Санинструкторша, увидев Ленино лицо, заохала, захлопотала... Потом отыскала какую-то мазь, обработала щеку и старательно забинтовала всю голову, навернув на нее, пожалуй, целый километр бинта.
– Куда столько! – сопротивлялся Леня. – Что я – тяжело раненный?
– Не спорьте, товарищ пострадавший! – официальным тоном ответила девушка. – Хотите, чтобы поскорее прошел ожог – подчиняйтесь. Я вас перевязываю по всем правилам.
– Ну ладно, практикуйся, – сдался Леня. А про себя тоскливо подумал: «Эх-ма, я ведь хотел к Наташе заглянуть сегодня.

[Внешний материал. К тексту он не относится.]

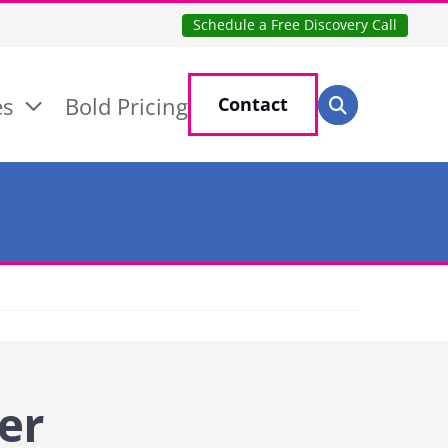
Schedule a Free Discovery Call
Search for:
es
Bold Pricing
Contact
Search
er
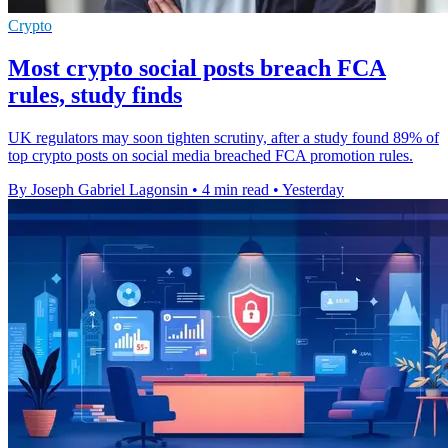
Crypto
Most crypto social posts breach FCA
rules, study finds
UK regulators may soon tighten scrutiny, after a study found 89% of
top crypto posts on social media breached FCA promotion rules.
By Joseph Gabriel Lagonsin
•
4 min read
•
Yesterday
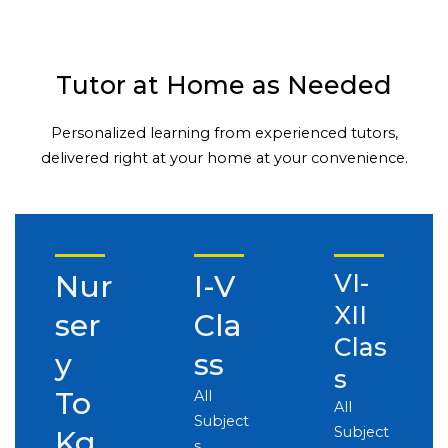
Tutor at Home as Needed
Personalized learning from experienced tutors,
delivered right at your home at your convenience.
Nur
I-V
VI-
XII
ser
Cla
Clas
y
ss
s
To
All
All
Subject
Subject
Kg
s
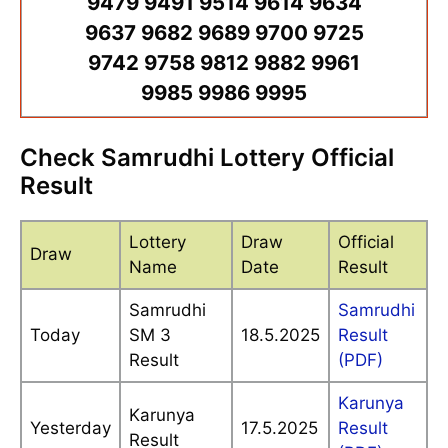
9479 9491 9514 9614 9634
9637 9682 9689 9700 9725
9742 9758 9812 9882 9961
9985 9986 9995
Check Samrudhi Lottery Official
Result
Lottery
Draw
Official
Draw
Name
Date
Result
Samrudhi
Samrudhi
Today
SM 3
18.5.2025
Result
Result
(PDF)
Karunya
Karunya
Yesterday
17.5.2025
Result
Result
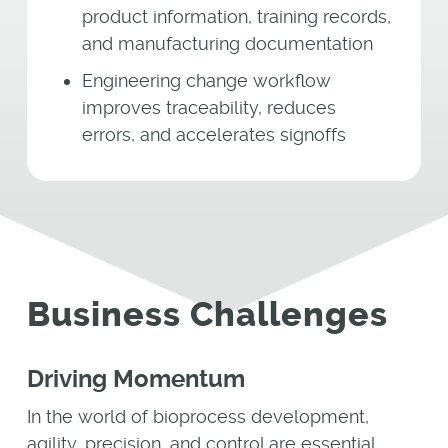
product information, training records,
and manufacturing documentation
Engineering change workflow
improves traceability, reduces
errors, and accelerates signoffs
Business Challenges
Driving Momentum
In the world of bioprocess development,
agility, precision, and control are essential.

Куда же я пойду таким чучелом?»
Ребята встретили его веселым гоготом.
– Ну ты и хорош! – забавлялся Женька. – Не то султан турецкий, не то дьячок из чеховской «Хирургии»!

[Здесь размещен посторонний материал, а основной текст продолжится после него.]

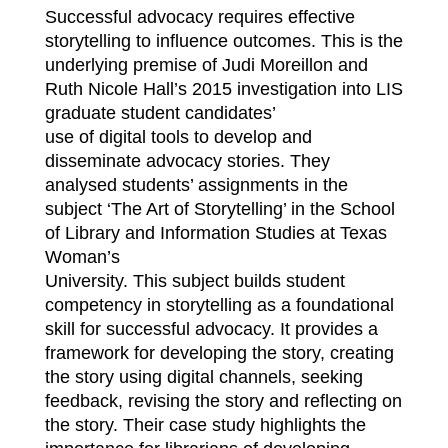
Successful advocacy requires effective
storytelling to influence outcomes. This is the
underlying premise of Judi Moreillon and
Ruth Nicole Hall’s 2015 investigation into LIS
graduate student candidates’
use of digital tools to develop and
disseminate advocacy stories. They
analysed students’ assignments in the
subject ‘The Art of Storytelling’ in the School
of Library and Information Studies at Texas
Woman’s
University. This subject builds student
competency in storytelling as a foundational
skill for successful advocacy. It provides a
framework for developing the story, creating
the story using digital channels, seeking
feedback, revising the story and reflecting on
the story. Their case study highlights the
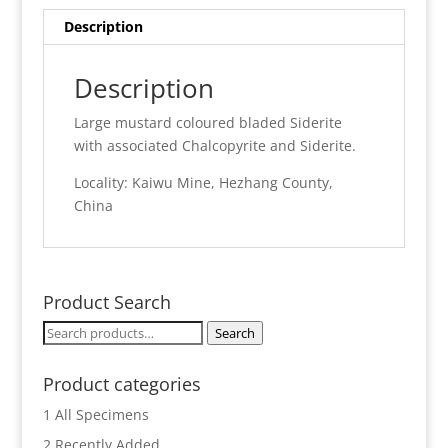
quantity
Description
Description
Large mustard coloured bladed Siderite
with associated Chalcopyrite and Siderite.
Locality: Kaiwu Mine, Hezhang County,
China
Product Search
Search
Search
for:
Product categories
1 All Specimens
2 Recently Added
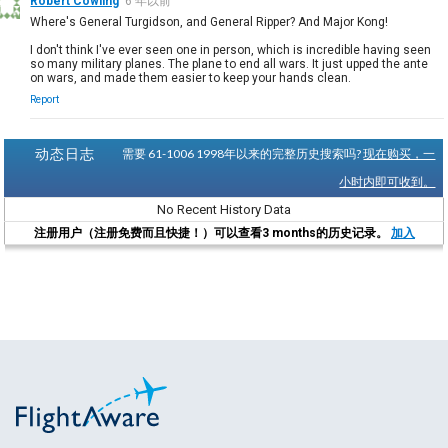
Robert Cowling
6 年以前
Where's General Turgidson, and General Ripper? And Major Kong!
I don't think I've ever seen one in person, which is incredible having seen
so many military planes. The plane to end all wars. It just upped the ante
on wars, and made them easier to keep your hands clean.
Report
动态日志
需要 61-1006 1998年以来的完整历史搜索吗?
现在购买，一
小时内即可收到。
No Recent History Data
注册用户（注册免费而且快捷！）可以查看3 months的历史记录。
加入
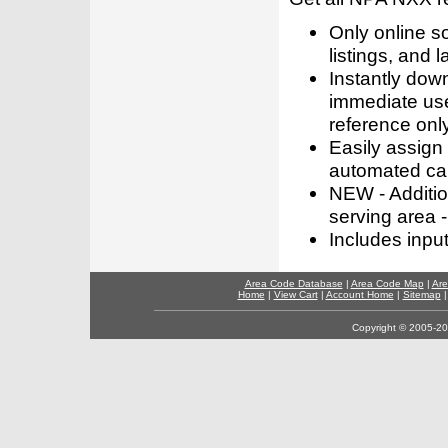
Only online s
listings, and l
Instantly dow
immediate use
reference only
Easily assign
automated call
NEW - Addition
serving area -
Includes inpu
Area Code Database
|
Area Code Map
|
Are
Home
|
View Cart
|
Account Home
|
Sitemap
Copyright © 2005-202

– На тебе теперь самая большая каска болтаться не будет! – подключился Борис.
И даже деликатный Сережа смеялся, глядя на Леню извиняющимися глазами.

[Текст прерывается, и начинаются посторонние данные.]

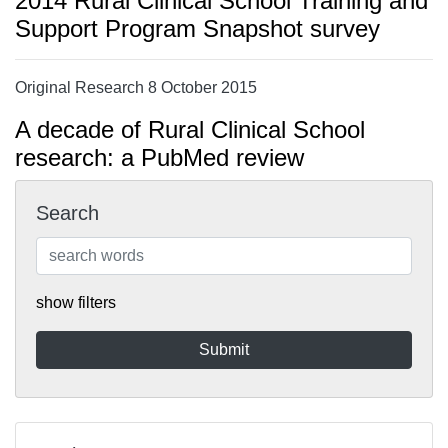
2014 Rural Clinical School Training and
Support Program Snapshot survey
Original Research 8 October 2015
A decade of Rural Clinical School
research: a PubMed review
Search
show filters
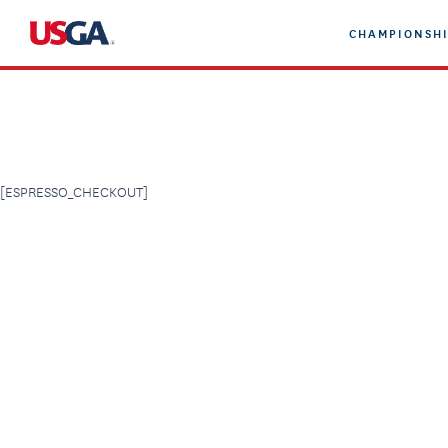
Skip
CHAMPIONSHI
to
content
[ESPRESSO_CHECKOUT]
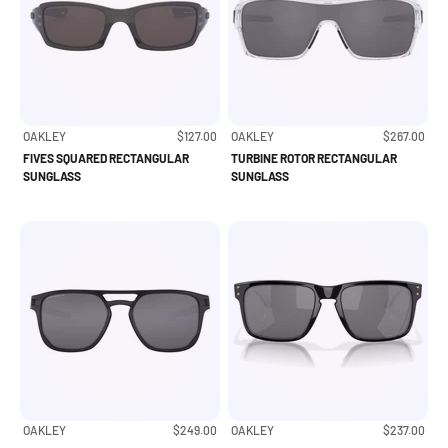
Sale price
Sale price
OAKLEY
$127.00
OAKLEY
$267.00
FIVES SQUARED RECTANGULAR
TURBINE ROTOR RECTANGULAR
SUNGLASS
SUNGLASS
Sale price
Sale price
OAKLEY
$249.00
OAKLEY
$237.00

Леня и сам понимал, что выглядит нелепо, поэтому не сердился на друзей.
– Все бы вам поржать, зубоскалы! – буркнул он и криво, в одну сторону, улыбнулся: в другую было больно. Немного посидел, покурил, глядя, как тает сизый махорочный дымок, потом решительно встал.
– Куда? – строго спросил Женька. – Другой фасон тюрбана захотел?
– Уймись, дай отдохнуть своему фонтану, – буркнул Леня и вышел.
«Ну и пусть девчонки посмеются, – думал он, быстро шагая знакомым маршрутом. – Это даже лучше: настроение у них подымется! Буду сегодня, точно клоун в цирке...»
– Что это с тобой, Леня? – изумилась Маша. – Обморозился или зубы болят?
А Наташа только посмотрела – внимательно и участливо. Словно одновременно и спросила, и пожалела.
– Ранен я, доблестные снайперы, – изрек Леня. – А кем, в жизни не догадаетесь! Представьте себе – щами. И попадание точнехонькое – в самую щеку.
Маша прыснула. Наташа усмехнулась, но тут же нахмурилась:
– Брось дурака валять! Что случилось?
– Объясняю: спикировал я на котелок с горячими щами, – пытался выдержать взятый тон Леня. Но, видя, что публика не смеется, сник. – Ну, нес ребятам щи и упал.
– Небось мыслями был где-то в тридевятом царстве, вот и упал, – сказала Наташа.
– И не в тридевятом, а гораздо ближе, – возразил Леня, чувствуя, что краснеет под слоем бинтов. Но заметил, что и Наташа смущенно зарумянилась.